▶ _Assignment_
Pictures are to be left out; every line from the one with "Identify the location" through the end of the data must be transcribed exactly.

▶ _Supplied information_
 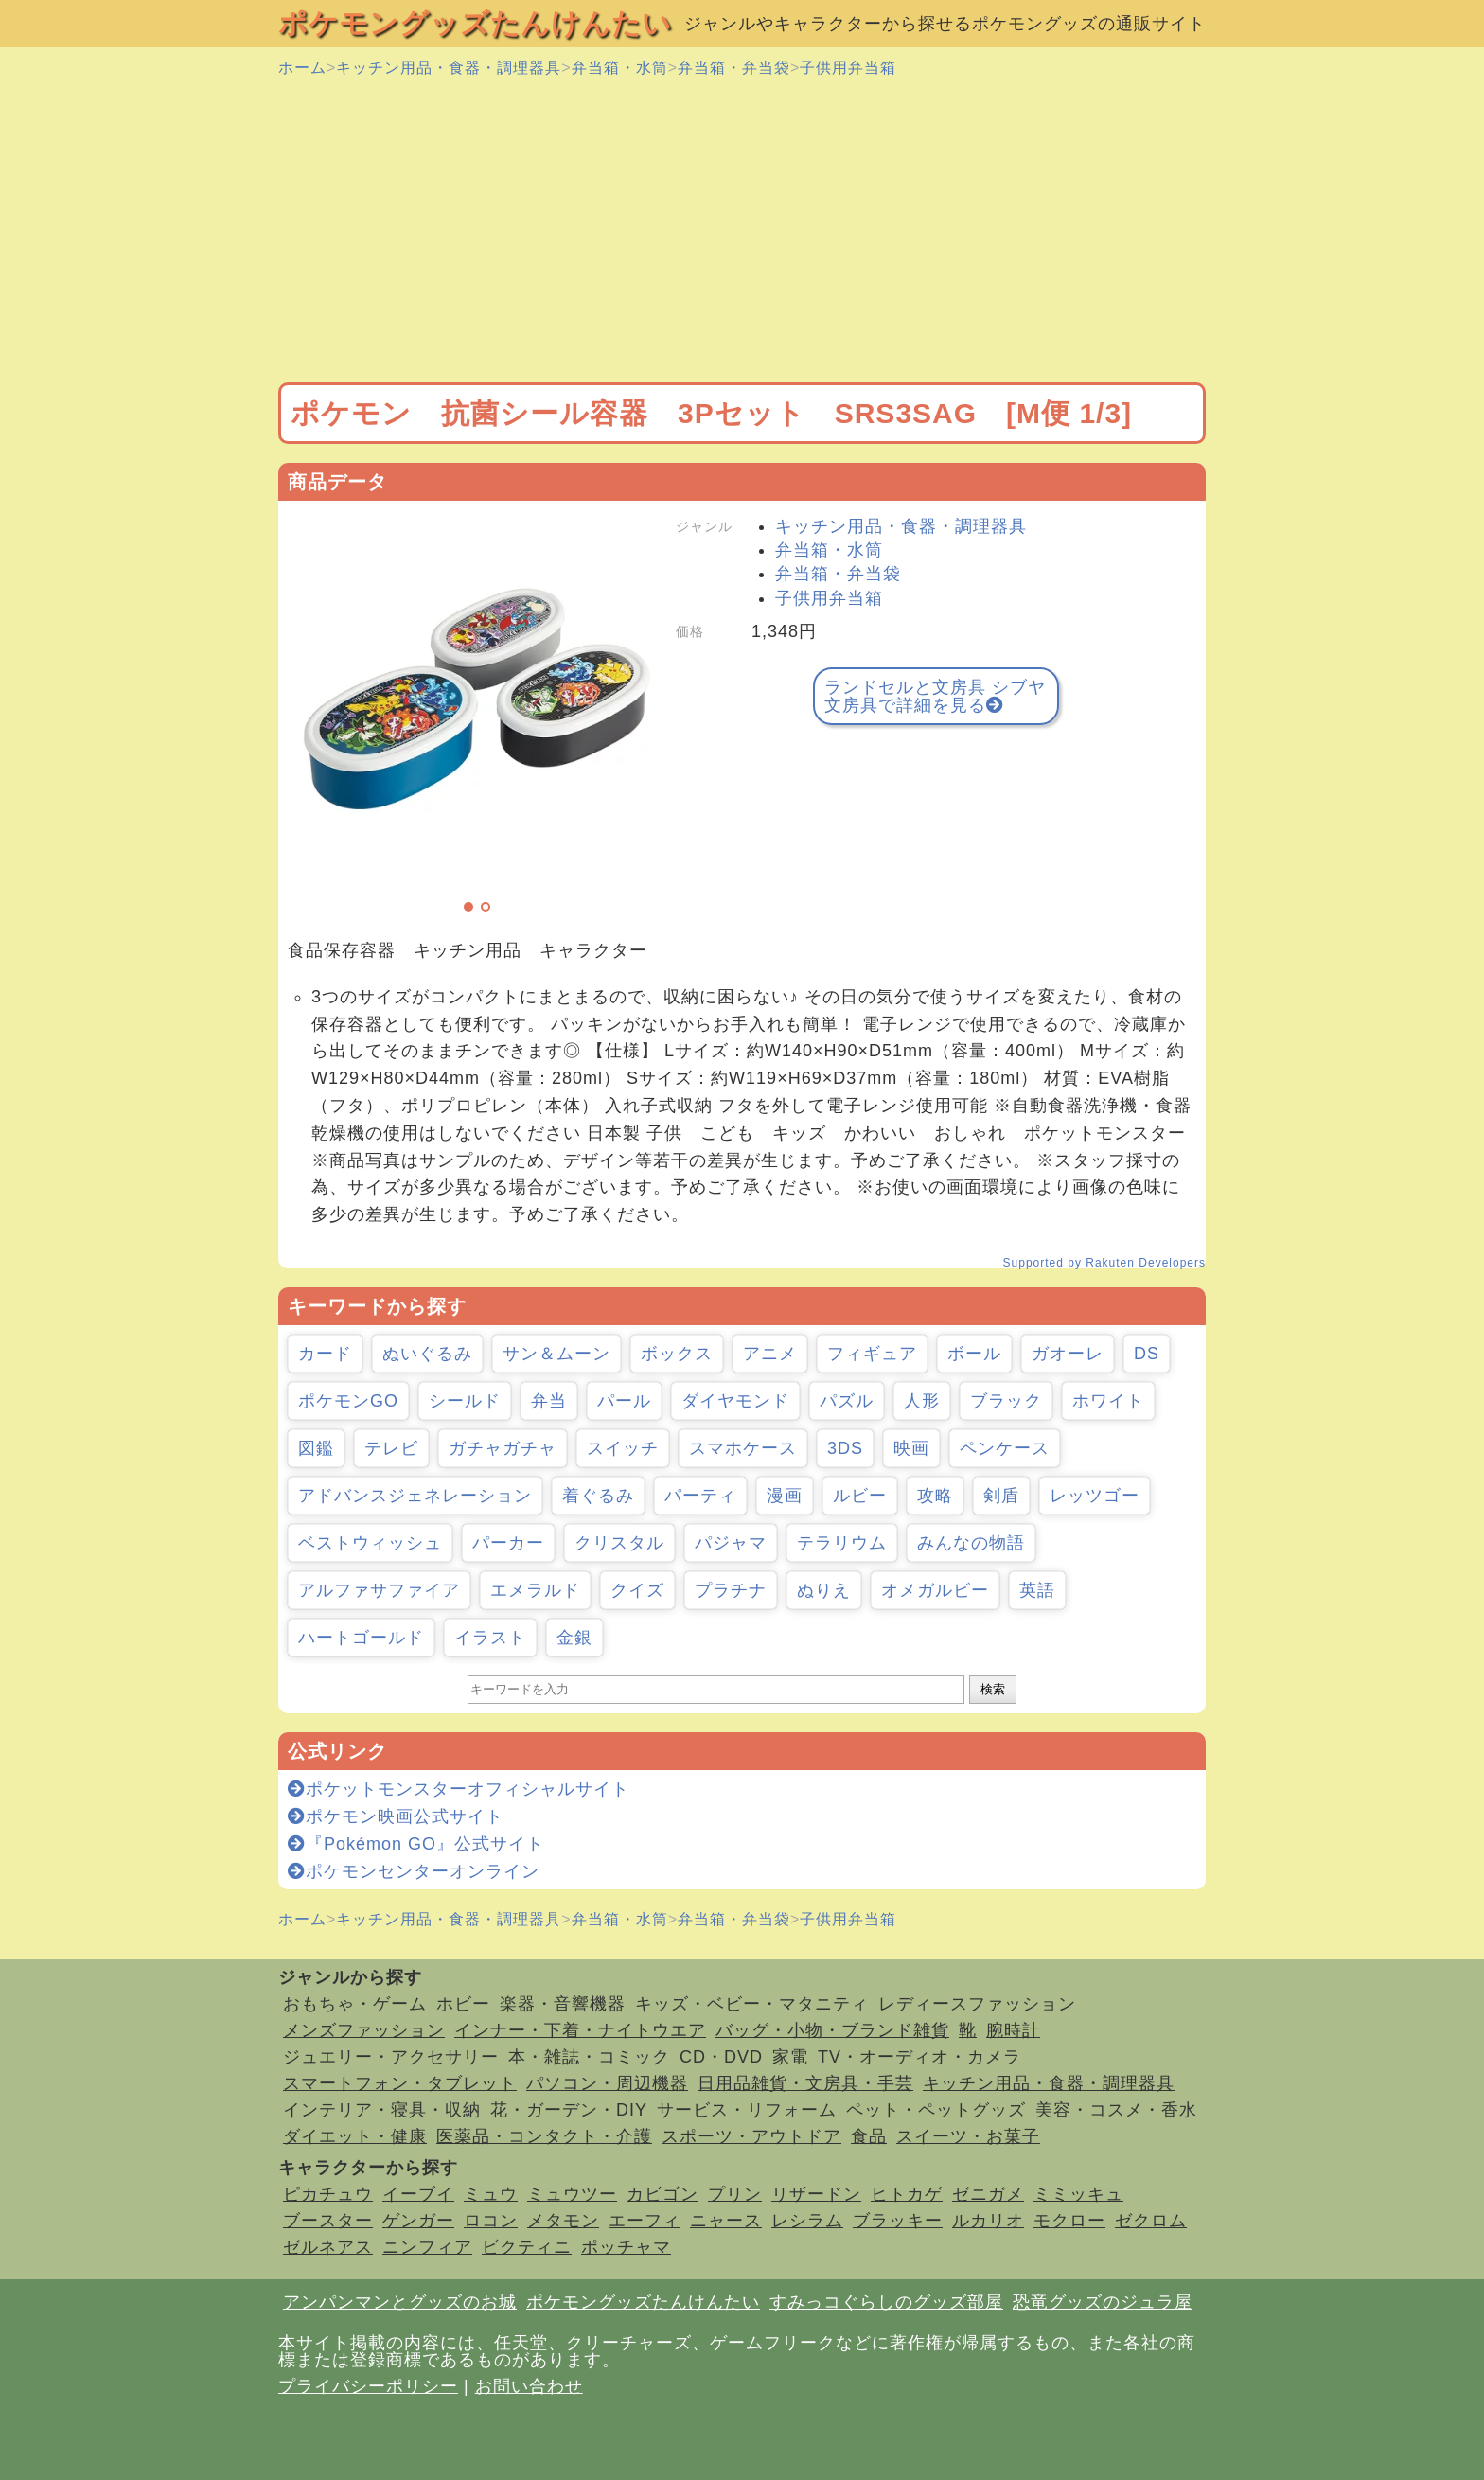 What do you see at coordinates (1006, 1400) in the screenshot?
I see `ブラック` at bounding box center [1006, 1400].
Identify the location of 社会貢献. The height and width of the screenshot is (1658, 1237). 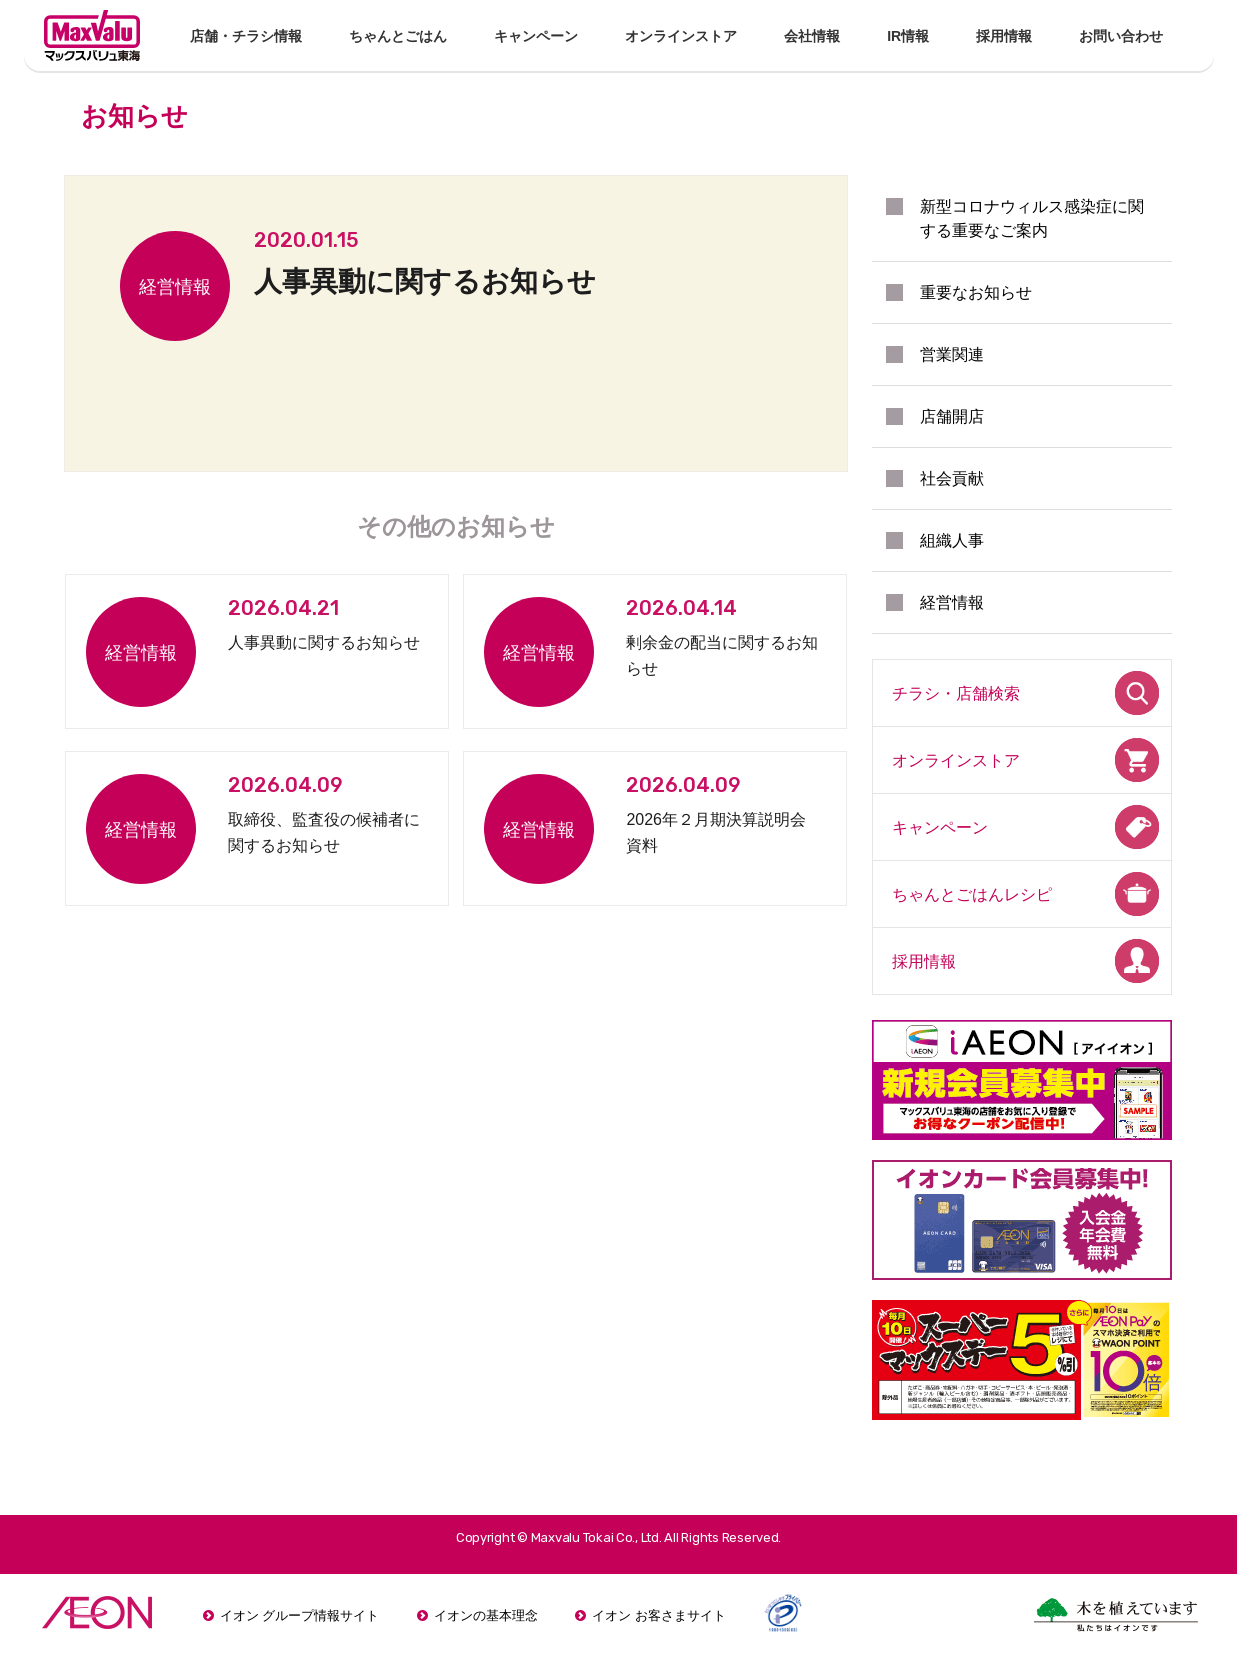
(952, 478).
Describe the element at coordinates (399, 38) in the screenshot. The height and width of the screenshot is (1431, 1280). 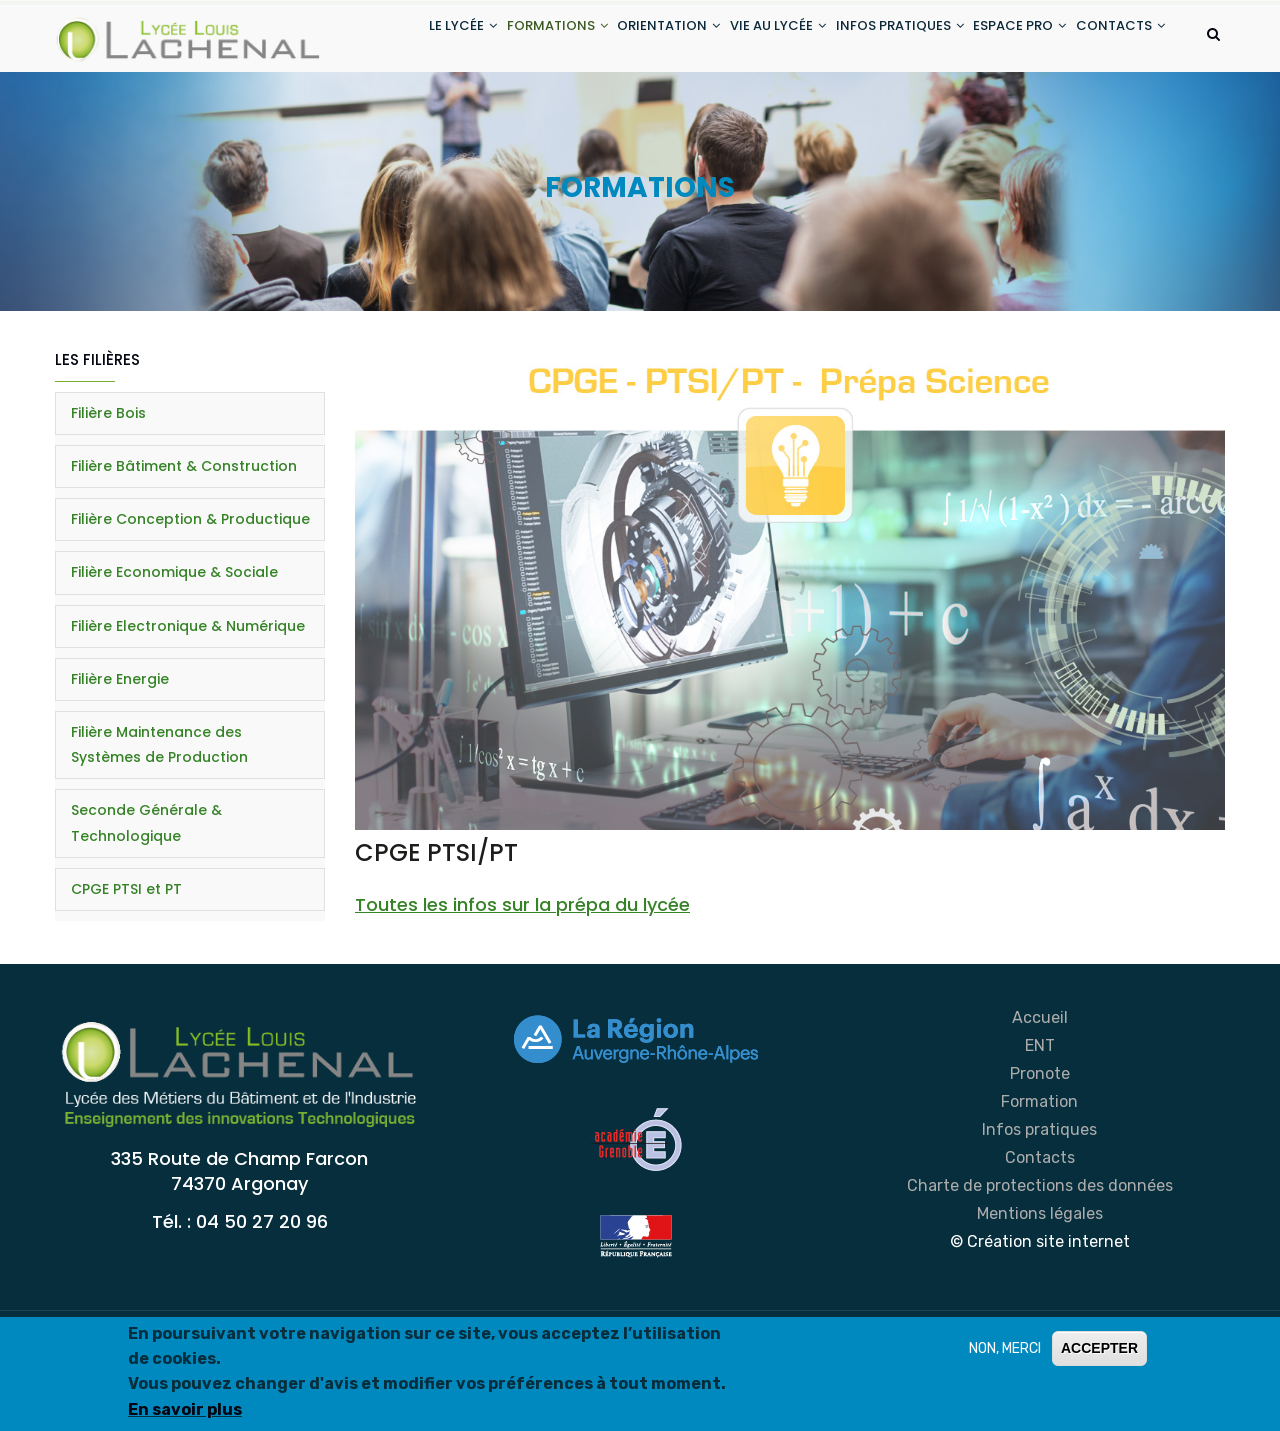
I see `LE LYCÉE` at that location.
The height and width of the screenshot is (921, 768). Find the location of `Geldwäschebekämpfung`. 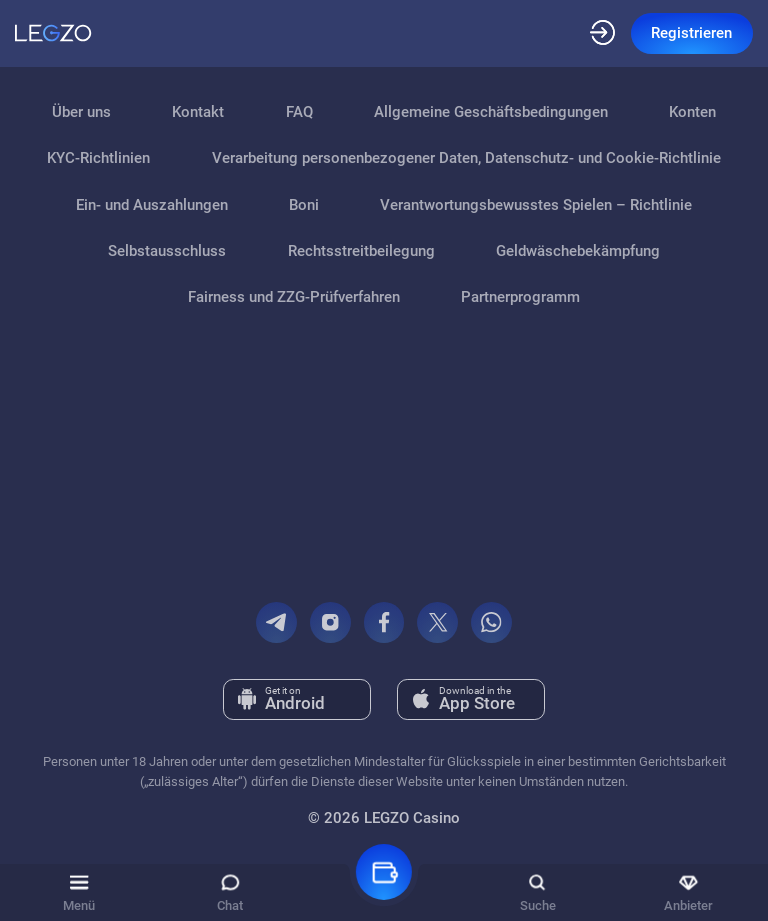

Geldwäschebekämpfung is located at coordinates (578, 251).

▶ _Response to the task_
Identify the location of 社会貢献. The height and width of the screenshot is (1658, 1237). 
(952, 478).
Describe the element at coordinates (399, 38) in the screenshot. The height and width of the screenshot is (1431, 1280). 
I see `LE LYCÉE` at that location.
The height and width of the screenshot is (921, 768). Find the location of `Geldwäschebekämpfung`. 

Geldwäschebekämpfung is located at coordinates (578, 251).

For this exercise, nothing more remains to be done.